32. Ten onrechte ontbreekt voorts volgens Het Groene Hart een nadere beschrijving over de totstandkoming van de Erfgoedkaart uit 2005 over aardkundige waarden waarop het plan mede is gebaseerd en de aanduidingen op de verbeelding zijn volgens Het Groene Hart niet altijd accuraat. De Erfgoedkaart gaat volgens Het Groene Hart niet specifiek in op de abiotische structuur die de basis vormt van de aardkundige waarden, maar onderscheidt uitsluitend landschapstypen. Het Groene Hart stelt verder dat de raad de zienswijze over de classificatie van geomorfologie ten onrechte niet heeft behandeld.

32.1. In het plan is volgens de raad rekening gehouden met aardkundige waarden van gemeentelijke betekenis.
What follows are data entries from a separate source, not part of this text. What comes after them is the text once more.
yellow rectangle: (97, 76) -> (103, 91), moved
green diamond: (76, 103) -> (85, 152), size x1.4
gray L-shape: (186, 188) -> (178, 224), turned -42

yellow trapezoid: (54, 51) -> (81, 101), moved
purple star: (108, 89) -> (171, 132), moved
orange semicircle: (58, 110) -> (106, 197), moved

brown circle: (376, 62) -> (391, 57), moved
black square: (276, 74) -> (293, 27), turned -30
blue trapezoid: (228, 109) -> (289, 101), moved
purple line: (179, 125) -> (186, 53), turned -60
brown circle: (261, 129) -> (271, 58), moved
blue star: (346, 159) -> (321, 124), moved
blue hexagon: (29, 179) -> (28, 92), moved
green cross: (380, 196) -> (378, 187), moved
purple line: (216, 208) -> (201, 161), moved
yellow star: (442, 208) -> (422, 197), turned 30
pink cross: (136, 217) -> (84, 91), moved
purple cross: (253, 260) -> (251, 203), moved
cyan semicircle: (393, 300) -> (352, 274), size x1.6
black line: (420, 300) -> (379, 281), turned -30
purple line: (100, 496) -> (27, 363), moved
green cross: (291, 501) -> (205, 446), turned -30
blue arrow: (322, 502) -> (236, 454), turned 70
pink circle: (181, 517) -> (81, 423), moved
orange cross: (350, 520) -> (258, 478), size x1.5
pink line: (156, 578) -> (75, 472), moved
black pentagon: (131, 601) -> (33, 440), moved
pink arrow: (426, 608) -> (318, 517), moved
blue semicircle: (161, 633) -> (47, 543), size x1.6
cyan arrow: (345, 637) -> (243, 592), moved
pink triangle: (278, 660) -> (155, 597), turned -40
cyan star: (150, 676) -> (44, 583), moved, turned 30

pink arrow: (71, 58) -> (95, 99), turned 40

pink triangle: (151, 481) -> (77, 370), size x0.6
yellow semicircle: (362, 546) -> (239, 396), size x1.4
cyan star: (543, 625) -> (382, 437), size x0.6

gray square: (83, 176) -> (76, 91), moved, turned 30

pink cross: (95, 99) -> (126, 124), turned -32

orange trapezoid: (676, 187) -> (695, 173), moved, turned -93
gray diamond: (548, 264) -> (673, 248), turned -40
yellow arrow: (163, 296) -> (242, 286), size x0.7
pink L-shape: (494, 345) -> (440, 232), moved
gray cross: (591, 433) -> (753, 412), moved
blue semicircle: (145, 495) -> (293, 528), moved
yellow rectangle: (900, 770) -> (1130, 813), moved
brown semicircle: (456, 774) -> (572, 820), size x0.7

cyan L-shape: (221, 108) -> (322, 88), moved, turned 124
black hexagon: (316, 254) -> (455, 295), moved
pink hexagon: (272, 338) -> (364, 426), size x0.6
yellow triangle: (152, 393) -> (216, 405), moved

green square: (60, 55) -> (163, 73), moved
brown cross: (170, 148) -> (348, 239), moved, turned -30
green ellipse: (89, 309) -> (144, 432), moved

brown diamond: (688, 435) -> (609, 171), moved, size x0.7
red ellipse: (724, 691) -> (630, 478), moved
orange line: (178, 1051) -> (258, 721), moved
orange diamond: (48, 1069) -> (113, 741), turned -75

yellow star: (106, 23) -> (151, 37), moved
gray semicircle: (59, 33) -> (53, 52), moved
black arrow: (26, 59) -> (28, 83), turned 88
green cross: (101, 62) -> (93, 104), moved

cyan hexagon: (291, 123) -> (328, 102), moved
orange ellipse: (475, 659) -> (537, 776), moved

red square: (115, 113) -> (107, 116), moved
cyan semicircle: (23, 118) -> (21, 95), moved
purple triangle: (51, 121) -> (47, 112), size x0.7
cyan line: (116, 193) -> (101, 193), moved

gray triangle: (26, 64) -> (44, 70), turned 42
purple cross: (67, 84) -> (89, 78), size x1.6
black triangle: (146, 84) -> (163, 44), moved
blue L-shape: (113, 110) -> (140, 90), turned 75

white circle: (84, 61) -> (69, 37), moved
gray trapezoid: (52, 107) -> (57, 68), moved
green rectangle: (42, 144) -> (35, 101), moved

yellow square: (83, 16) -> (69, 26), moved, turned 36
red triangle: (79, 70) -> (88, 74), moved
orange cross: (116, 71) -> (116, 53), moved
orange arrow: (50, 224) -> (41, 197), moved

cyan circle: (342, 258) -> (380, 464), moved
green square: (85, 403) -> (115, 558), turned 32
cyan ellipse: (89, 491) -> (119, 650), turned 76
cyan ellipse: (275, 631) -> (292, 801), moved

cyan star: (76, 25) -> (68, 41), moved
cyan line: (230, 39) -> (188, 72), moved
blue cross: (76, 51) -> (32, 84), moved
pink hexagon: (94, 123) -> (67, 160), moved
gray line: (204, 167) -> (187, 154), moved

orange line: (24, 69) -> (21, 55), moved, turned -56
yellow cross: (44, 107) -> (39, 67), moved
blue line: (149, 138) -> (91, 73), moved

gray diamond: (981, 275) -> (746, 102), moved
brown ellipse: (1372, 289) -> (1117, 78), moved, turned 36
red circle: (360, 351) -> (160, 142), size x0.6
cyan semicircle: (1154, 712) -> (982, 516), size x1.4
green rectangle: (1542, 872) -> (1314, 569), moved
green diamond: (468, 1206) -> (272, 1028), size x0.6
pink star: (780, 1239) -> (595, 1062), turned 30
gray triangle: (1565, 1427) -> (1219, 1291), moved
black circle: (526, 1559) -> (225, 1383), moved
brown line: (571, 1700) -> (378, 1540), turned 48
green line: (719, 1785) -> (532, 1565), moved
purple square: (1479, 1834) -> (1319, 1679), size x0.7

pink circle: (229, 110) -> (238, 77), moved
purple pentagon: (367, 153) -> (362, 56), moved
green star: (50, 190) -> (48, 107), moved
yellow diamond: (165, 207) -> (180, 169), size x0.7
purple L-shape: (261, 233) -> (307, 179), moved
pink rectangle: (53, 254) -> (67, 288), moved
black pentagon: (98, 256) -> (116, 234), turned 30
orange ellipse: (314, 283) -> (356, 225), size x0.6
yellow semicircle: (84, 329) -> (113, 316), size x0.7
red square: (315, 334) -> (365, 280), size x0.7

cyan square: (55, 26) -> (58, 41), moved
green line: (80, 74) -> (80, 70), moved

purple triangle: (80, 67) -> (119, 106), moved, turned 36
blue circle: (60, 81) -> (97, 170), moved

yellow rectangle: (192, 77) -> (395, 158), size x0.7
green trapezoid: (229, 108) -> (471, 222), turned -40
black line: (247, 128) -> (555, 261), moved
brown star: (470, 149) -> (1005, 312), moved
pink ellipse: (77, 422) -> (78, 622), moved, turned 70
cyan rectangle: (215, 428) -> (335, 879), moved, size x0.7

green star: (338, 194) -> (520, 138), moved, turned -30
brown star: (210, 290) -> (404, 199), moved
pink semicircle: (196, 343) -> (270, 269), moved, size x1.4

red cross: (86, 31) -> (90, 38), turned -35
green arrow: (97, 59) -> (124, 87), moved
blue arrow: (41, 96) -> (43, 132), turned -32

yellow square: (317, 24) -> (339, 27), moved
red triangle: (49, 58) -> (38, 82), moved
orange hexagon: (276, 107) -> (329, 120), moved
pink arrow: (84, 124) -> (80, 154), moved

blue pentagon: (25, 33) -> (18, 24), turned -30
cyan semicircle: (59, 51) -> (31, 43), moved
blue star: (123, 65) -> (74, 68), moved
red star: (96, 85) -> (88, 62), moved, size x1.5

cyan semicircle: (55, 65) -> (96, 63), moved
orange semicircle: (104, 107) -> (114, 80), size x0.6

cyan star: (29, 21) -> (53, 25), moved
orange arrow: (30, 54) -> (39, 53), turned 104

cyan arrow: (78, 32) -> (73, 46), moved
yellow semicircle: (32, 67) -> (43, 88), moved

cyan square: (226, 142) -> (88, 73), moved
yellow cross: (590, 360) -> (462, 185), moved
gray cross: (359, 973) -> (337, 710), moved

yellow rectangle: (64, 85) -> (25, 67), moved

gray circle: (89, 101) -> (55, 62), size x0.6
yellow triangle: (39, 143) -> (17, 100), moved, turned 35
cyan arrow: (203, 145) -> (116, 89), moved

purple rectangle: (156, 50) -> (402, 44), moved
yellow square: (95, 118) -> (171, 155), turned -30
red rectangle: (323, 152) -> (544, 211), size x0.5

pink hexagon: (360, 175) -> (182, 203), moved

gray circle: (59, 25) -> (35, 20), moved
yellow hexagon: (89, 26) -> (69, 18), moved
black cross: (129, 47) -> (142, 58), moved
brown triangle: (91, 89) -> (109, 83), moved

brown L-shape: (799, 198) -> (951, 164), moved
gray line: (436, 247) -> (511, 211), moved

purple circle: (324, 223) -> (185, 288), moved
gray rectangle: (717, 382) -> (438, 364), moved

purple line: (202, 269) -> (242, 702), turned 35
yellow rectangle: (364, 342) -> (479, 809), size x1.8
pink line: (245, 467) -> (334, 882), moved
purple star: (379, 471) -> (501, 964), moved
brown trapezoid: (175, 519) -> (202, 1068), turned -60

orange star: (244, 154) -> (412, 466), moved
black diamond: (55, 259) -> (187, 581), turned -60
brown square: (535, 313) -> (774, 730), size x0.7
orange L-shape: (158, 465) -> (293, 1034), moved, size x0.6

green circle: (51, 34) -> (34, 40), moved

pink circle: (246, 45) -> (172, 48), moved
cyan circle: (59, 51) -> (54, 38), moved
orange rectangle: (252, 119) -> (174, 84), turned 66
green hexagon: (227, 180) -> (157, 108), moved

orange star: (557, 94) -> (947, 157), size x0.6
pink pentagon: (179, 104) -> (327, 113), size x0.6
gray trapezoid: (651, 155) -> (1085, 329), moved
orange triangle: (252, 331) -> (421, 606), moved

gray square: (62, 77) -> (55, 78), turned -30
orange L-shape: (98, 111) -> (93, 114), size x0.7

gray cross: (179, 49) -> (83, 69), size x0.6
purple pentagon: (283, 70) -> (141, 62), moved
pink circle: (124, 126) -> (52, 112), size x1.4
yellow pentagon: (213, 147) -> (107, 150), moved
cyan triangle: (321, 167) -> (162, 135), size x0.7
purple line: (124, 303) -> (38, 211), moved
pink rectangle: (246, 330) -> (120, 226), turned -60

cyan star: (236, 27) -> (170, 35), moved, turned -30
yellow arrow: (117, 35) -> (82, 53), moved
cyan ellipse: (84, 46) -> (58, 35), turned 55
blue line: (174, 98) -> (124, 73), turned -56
Over de classificatie geomorfologie merkt de raad op dat aansluiting is gezocht bij de aanduiding "aardkundig waardevol gebied" uit de Verordening 2011.

32.2. Ingevolge artikel 7.1, eerste lid, van de Verordening 2011 zijn als aardkundig waardevol gebied aangewezen de als zodanig aangeduide gebieden waarvan de geometrische plaatsbepaling en de begrenzing met een nauwkeurigheid van 12,5 m zijn vastgelegd. Het gebied "Dommel, Vresselsche Bosch, Breugelse Beemden, Nuenense Broek", dat voor een deel ligt binnen de gemeente Sint-Oedenrode, is ingevolge dit artikellid aangewezen als aardkundig waardevol gebied op de kaart "Cultuurhistorie" die behoort bij de Verordening 2011.

Ingevolge artikel 7.1, tweede lid, beschrijven gedeputeerde staten de aardkundige waarden en kenmerken van de gebieden aangewezen op grond van het eerste lid aan de hand van de Aardkundig Waardevolle Gebiedenkaart Noord-Brabant, vastgesteld door gedeputeerde staten op 30 november 2004. De aardkundige waarden en kenmerken van het gebied "Dommel, Vresselsche Bosch, Breugelse Beemden, Nuenense Broek" zijn beschreven in de Aardkundig Waardevolle Gebiedenkaart Noord-Brabant. Volgens deze beschrijving is het een mooi voorbeeld van een klein rivierdal in dekzandlandschap, met verscheidenheid aan fluviatiele landvormen, en bijbehorende aardkundige landschapselementen in de directe omgeving.

Ingevolge artikel 7.2, onder a, strekt een bestemmingsplan dat is gelegen in een aardkundig waardevol gebied mede tot behoud, herstel of de duurzame ontwikkeling van de aardkundige waarden en kenmerken van de onderscheiden gebieden.

Ingevolge artikel 7.2, onder b, stelt een bestemmingsplan dat is gelegen in een aardkundig waardevol gebied regels ter bescherming van de aardkundige waarden en kenmerken van de onderscheiden gebieden.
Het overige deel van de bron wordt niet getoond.